***** Source material

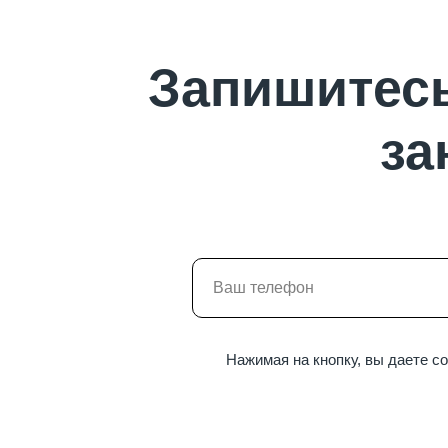
Запишитесь
за
Нажимая на кнопку, вы даете с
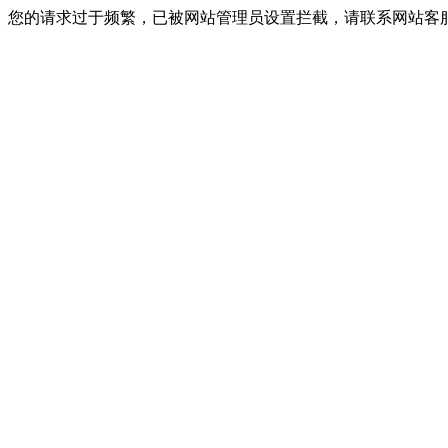
您的请求过于频繁，已被网站管理员设置拦截，请联系网站客服进行解封！I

**********

Task directions
For each line above, output its wording exactly and leave out any picture.

Exercise solution
Запишитесь
за
Нажимая на кнопку, вы даете с
您的请求过于频繁，已被网站管理员设置拦截，请联系网站客服进行解封！I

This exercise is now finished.